1. Field of the Invention
The present invention relates to a membrane electrode assembly (also referred to as an MEA), a manufacturing method thereof and a fuel cell using the MEA. In particular, the present invention relates to an MEA which has two first electrode catalyst layers as stacked layers different in polymer electrolyte content ratio, and a manufacturing method thereof and a fuel cell (especially, PEFC: polymer electrolyte fuel cell or PEMFC: proton exchange membrane fuel cell) using the MEA.
2. Description of the Related Art
Fuel cells are power generation systems which produce electric power along with heat. A fuel gas including hydrogen and an oxidant gas including oxygen reacts together at electrodes containing catalyst so that the reverse reaction of water electrolysis takes place in a fuel cell. Fuel cells are attracting attention as a clean energy source of the future since they have advantages such as a small impact on the environment and a low level of noise production relative to conventional power generation systems. Fuel cells are divided into several types according to the employed ion conductor. A fuel cell which uses an ion-conductive polymer membrane is called a PEFC or PEMFC.
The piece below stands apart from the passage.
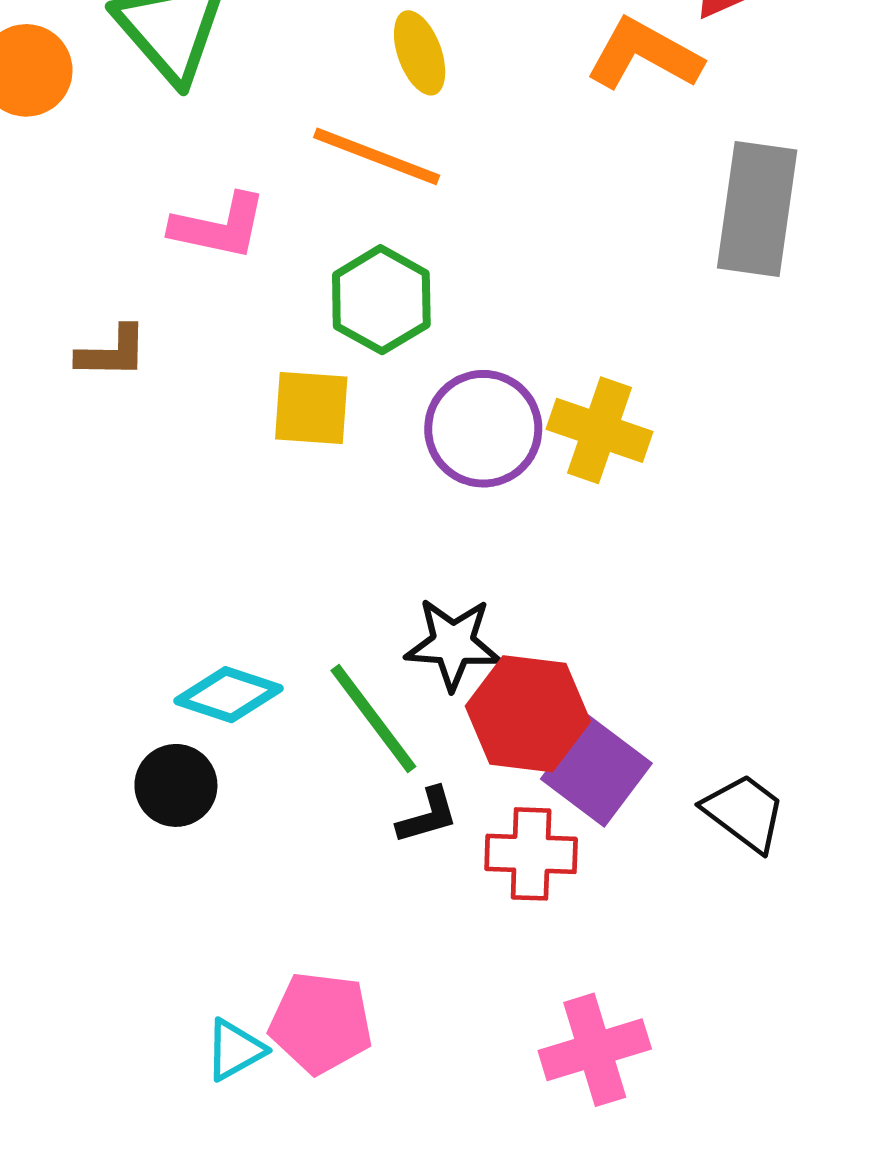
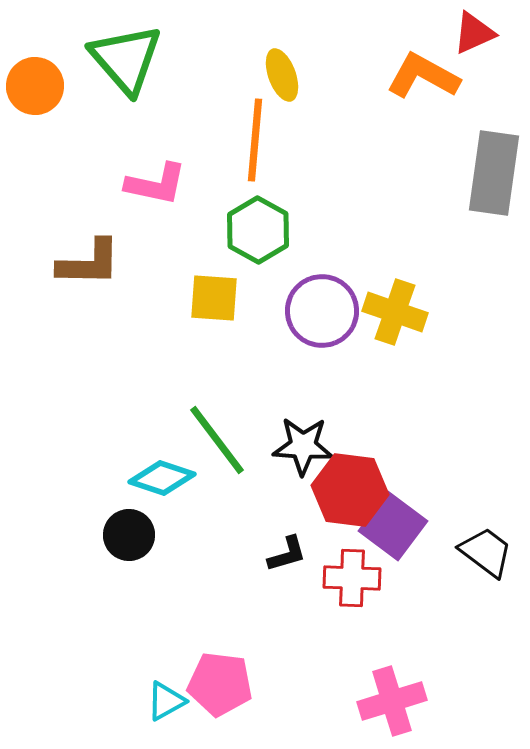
orange line: (377, 156) -> (255, 140), turned 74
brown L-shape: (112, 352) -> (89, 263), size x1.4
green line: (373, 719) -> (217, 440), moved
Among various fuel cells, a PEFC (or PEMFC), which can be used at around room temperature, is considered as a promising fuel cell for use in a vehicle and a household stationary power supply etc. and is being developed widely in recent years. A joint unit which has a pair of electrode catalyst layers on both sides of a polymer electrolyte membrane and which is called a membrane electrode assembly (MEA) is arranged between a pair of separators, on which either a gas flow path for supplying a fuel gas including hydrogen to one of the electrodes or a gas flow path for supplying an oxidant gas including oxygen to the other electrode is formed, in the PEFC (PEMFC). The electrode for supplying a fuel gas is called a fuel electrode or cathode (electrode), whereas the electrode for supplying an oxidant gas is called an air electrode or anode (electrode). Each of the electrodes includes an electrode catalyst layer, which has stacked polymer electrolytes with carbon particles on which a catalyst such as a noble metal of platinum group is loaded, and a gas diffusion layer which has gas permeability and electron conductivity.
Conventionally, various manufacturing methods of membrane electrode assembly have been studied to improve the fuel cell performance. Examples of the manufacturing method of membrane electrode assembly include a method in which a catalyst layer is formed as an electrode by coating a coating solution containing a catalyst onto the ion-exchange membrane and the electrode and the ion-exchange membrane are joined by a heat treatment such as hot press to prepare the membrane electrode assembly, a method in which a catalyst layer is formed on a substrate film that is prepared independently of an ion-exchange membrane and the ion-exchange membrane is stacked on the catalyst layer to transfer the catalyst layer onto the ion-exchange membrane by the hot press, a method in which an electrode sheet in which the catalyst layer is formed is prepared on a gas diffusion layer to join the electrode sheet to the ion-exchange membrane, and a method in which two sets of half cells in which the catalyst layer is formed on the ion-exchange membrane are prepared, surfaces of the ion-exchange membrane sides are pressure-bonded while faced to each other, thereby preparing the membrane electrode assembly.
However, because the membrane electrode assembly produced by the conventional methods is prepared by the thermal pressure bonding such as the hot press when joining the ion-exchange membrane and the electrode catalyst layer, the thermal pressure bonding process becomes a bottleneck, and a tact time is lengthened, which unfortunately degrades production efficiency.    <Patent document 1> JP-A-2003-197218    <Patent document 2> JP-A-2005-294123    <Patent document 3> JP-A-2005-108770
On the other hand, in a sequentially stacking type MEA (Membrane Electrode Assembly) in which a first electrode catalyst layer is prepared on a substrate, a polymer electrolyte layer is prepared, and finally a second electrode catalyst layer is prepared, the producing cost is reduced because the tact time is shortened to enhance the production efficiency. However, a polymer electrolyte invades into the porous first electrode catalyst layer to reduce a void, and therefore a MEA gas diffusion property is degraded and flooding is easily generated.
As to the sequentially stacking type MEA technique, for example, JP-A-2003-197218, JP-A-2005-294123, and JP-A-2005-108770 disclose the method in which the first electrode catalyst layer is prepared on the substrate, the polymer electrolyte layer is prepared, and finally the second electrode catalyst layer is prepared. Specifically, JP-A-2003-197218 and JP-A-2005-294123 disclose that a drying process is required in order to prevent the polymer electrolyte from invading in and mixing with the first electrode catalyst layer. JP-A-2005-108770 discloses that a drying speed is defined to prevent the polymer electrolyte from invading in the first electrode catalyst layer. However, in the techniques disclosed in JP-A-2003-197218, JP-A-2005-294123, and JP-A-2005-108770, it is difficult to prevent the polymer electrolyte from invading in the first electrode catalyst layer, the void is reduced, and therefore the MEA gas diffusion property is degraded and the flooding is easily generated.